» **WHAT YOU ARE ASKED TO DO**:
Show all lines below holding the string "OREILLES".

» **Collected data**:
= = = = = = =

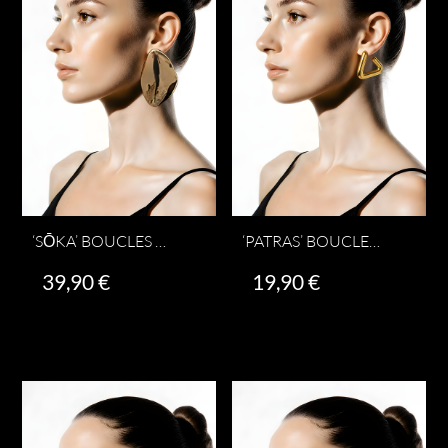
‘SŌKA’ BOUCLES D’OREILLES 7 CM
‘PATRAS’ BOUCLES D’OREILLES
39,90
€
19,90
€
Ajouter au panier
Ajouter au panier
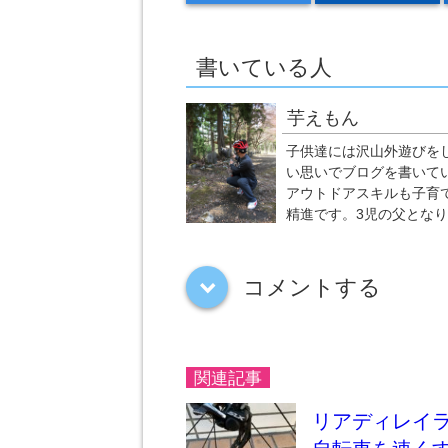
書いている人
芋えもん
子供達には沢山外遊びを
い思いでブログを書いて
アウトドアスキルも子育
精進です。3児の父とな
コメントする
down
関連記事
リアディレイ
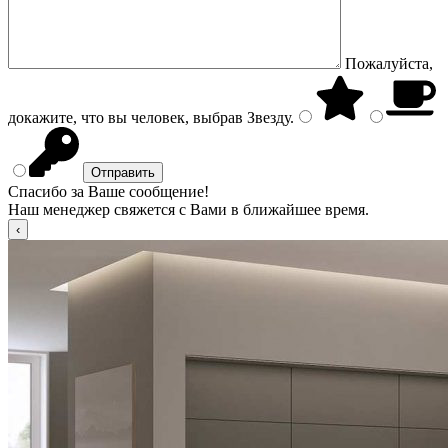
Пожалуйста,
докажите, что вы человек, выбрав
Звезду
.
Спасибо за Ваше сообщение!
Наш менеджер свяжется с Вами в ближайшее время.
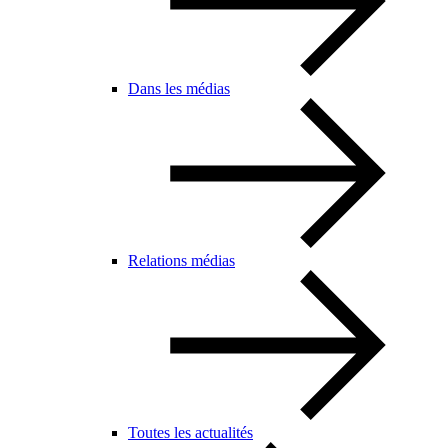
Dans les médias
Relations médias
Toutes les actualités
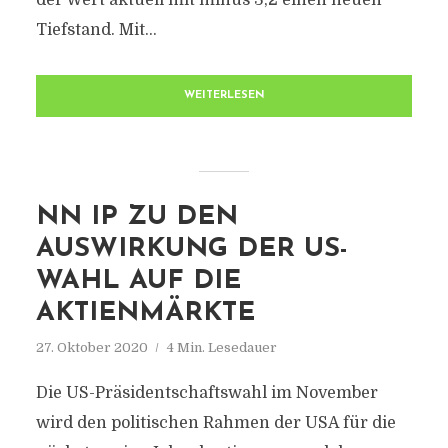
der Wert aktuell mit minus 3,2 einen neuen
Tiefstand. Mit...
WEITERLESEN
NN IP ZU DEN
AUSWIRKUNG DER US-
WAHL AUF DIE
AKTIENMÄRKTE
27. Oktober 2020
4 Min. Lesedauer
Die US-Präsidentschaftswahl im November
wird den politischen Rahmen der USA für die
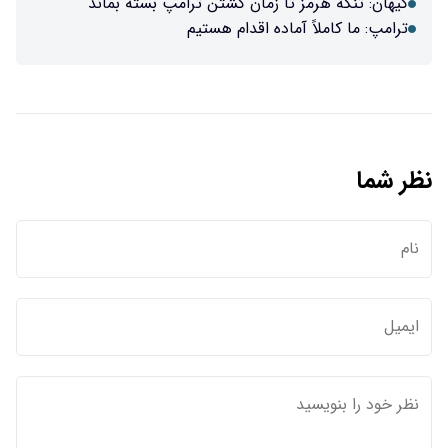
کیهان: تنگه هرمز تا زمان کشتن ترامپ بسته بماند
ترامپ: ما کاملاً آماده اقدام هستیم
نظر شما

= = = = = = =

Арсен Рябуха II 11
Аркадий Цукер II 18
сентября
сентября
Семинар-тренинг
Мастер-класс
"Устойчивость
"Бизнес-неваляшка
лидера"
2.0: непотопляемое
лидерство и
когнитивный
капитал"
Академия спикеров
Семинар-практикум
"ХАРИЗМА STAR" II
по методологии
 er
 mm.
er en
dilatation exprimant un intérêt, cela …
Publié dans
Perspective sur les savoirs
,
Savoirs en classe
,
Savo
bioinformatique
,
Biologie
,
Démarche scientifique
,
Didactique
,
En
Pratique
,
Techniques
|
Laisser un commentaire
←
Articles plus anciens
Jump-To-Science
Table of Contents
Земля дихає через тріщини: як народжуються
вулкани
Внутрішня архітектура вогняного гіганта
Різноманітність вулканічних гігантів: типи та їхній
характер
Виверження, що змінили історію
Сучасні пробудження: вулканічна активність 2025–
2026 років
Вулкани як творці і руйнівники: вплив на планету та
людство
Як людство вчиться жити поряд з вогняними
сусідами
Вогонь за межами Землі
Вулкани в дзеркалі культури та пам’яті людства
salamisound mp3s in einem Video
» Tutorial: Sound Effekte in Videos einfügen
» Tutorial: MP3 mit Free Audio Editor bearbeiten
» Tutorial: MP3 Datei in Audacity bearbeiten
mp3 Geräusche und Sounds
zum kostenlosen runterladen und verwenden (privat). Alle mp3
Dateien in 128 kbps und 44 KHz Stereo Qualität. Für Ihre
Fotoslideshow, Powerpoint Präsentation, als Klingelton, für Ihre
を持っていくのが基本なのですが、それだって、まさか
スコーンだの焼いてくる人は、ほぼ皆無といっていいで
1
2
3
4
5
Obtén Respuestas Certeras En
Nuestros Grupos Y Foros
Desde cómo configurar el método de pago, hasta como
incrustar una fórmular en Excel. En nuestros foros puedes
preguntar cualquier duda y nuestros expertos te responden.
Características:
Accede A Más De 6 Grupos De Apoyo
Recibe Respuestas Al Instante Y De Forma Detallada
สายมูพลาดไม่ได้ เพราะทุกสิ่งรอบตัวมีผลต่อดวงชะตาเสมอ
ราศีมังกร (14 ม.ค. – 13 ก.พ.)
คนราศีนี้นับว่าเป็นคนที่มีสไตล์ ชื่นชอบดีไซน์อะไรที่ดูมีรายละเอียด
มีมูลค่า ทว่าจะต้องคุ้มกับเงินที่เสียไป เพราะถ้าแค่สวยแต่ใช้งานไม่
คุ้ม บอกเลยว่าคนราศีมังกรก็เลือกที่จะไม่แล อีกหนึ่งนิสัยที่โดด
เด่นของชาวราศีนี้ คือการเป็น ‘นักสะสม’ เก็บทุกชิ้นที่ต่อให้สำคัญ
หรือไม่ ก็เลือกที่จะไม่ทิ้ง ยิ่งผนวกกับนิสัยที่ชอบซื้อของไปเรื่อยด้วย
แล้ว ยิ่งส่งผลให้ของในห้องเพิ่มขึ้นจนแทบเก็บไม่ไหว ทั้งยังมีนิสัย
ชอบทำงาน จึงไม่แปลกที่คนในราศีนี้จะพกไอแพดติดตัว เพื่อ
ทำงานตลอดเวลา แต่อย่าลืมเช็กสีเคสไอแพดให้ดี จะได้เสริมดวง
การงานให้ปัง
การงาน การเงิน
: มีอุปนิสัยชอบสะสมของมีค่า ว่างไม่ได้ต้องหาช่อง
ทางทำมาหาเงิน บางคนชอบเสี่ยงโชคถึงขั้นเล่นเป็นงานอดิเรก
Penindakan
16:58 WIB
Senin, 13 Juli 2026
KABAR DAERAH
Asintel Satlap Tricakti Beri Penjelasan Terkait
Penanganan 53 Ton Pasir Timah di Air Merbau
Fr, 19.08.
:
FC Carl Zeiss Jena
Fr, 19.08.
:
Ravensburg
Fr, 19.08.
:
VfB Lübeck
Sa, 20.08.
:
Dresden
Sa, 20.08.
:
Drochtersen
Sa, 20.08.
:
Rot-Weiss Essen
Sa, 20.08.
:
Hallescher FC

= = = = = = =

» **WRITTEN RESPONSE**:
‘SŌKA’ BOUCLES D’OREILLES 7 CM
‘PATRAS’ BOUCLES D’OREILLES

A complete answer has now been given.